Skip the pictures. Copy all the rest of the records down exactly.

[Opening Task data section]

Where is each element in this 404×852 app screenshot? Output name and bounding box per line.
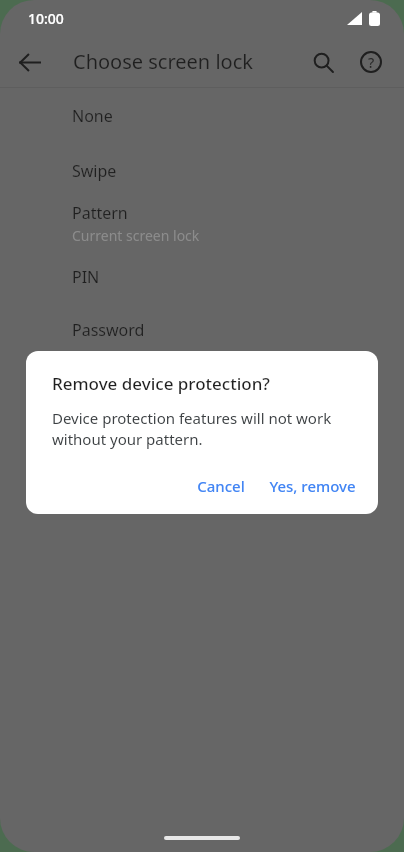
button[interactable]: Back (5, 38, 53, 86)
staticText: Swipe (72, 160, 117, 182)
staticText: Device protection features will not work… (52, 408, 356, 450)
button[interactable]: Yes, remove (261, 468, 364, 504)
button[interactable]: Help (347, 38, 395, 86)
staticText: PIN (72, 266, 100, 288)
staticText: Current screen lock (72, 226, 200, 245)
staticText: Choose screen lock (73, 48, 253, 75)
staticText: Remove device protection? (52, 372, 270, 395)
button[interactable]: Swipe (0, 144, 404, 197)
staticText: Password (72, 319, 145, 341)
staticText: 10:00 (28, 9, 64, 28)
button[interactable]: PIN (0, 250, 404, 303)
button[interactable]: None (0, 88, 404, 144)
button[interactable]: Pattern (0, 197, 404, 250)
staticText: Pattern (72, 202, 128, 224)
button[interactable]: Cancel (189, 468, 253, 504)
staticText: Yes, remove (269, 476, 356, 496)
staticText: Cancel (197, 476, 245, 496)
button[interactable]: Password (0, 303, 404, 356)
staticText: None (72, 105, 113, 127)
staticText: ? (368, 53, 375, 72)
button[interactable]: Search (299, 38, 347, 86)
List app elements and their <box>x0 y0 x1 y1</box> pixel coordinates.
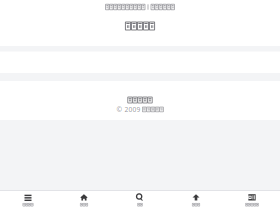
button[interactable]: More <box>224 191 280 210</box>
staticText: © 2009 <box>117 105 141 114</box>
button[interactable]: Home <box>56 191 112 210</box>
button[interactable]: Search <box>112 191 168 210</box>
button[interactable]: Upload <box>168 191 224 210</box>
button[interactable]: Categories <box>0 191 56 210</box>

[Closing Task data section]

**Exercise solution**
Where is each element in this 404×852 app screenshot? Output name and bounding box per line.
button[interactable]: Back (5, 38, 53, 86)
staticText: Swipe (72, 160, 117, 182)
staticText: Device protection features will not work… (52, 408, 356, 450)
button[interactable]: Yes, remove (261, 468, 364, 504)
button[interactable]: Help (347, 38, 395, 86)
staticText: PIN (72, 266, 100, 288)
staticText: Current screen lock (72, 226, 200, 245)
staticText: Choose screen lock (73, 48, 253, 75)
staticText: Remove device protection? (52, 372, 270, 395)
button[interactable]: Swipe (0, 144, 404, 197)
staticText: Password (72, 319, 145, 341)
staticText: 10:00 (28, 9, 64, 28)
button[interactable]: PIN (0, 250, 404, 303)
button[interactable]: None (0, 88, 404, 144)
button[interactable]: Pattern (0, 197, 404, 250)
staticText: Pattern (72, 202, 128, 224)
button[interactable]: Cancel (189, 468, 253, 504)
staticText: Yes, remove (269, 476, 356, 496)
staticText: Cancel (197, 476, 245, 496)
button[interactable]: Password (0, 303, 404, 356)
staticText: None (72, 105, 113, 127)
staticText: ? (368, 53, 375, 72)
button[interactable]: Search (299, 38, 347, 86)
List app elements and their <box>x0 y0 x1 y1</box> pixel coordinates.
button[interactable]: More <box>224 191 280 210</box>
staticText: © 2009 <box>117 105 141 114</box>
button[interactable]: Home <box>56 191 112 210</box>
button[interactable]: Search <box>112 191 168 210</box>
button[interactable]: Upload <box>168 191 224 210</box>
button[interactable]: Categories <box>0 191 56 210</box>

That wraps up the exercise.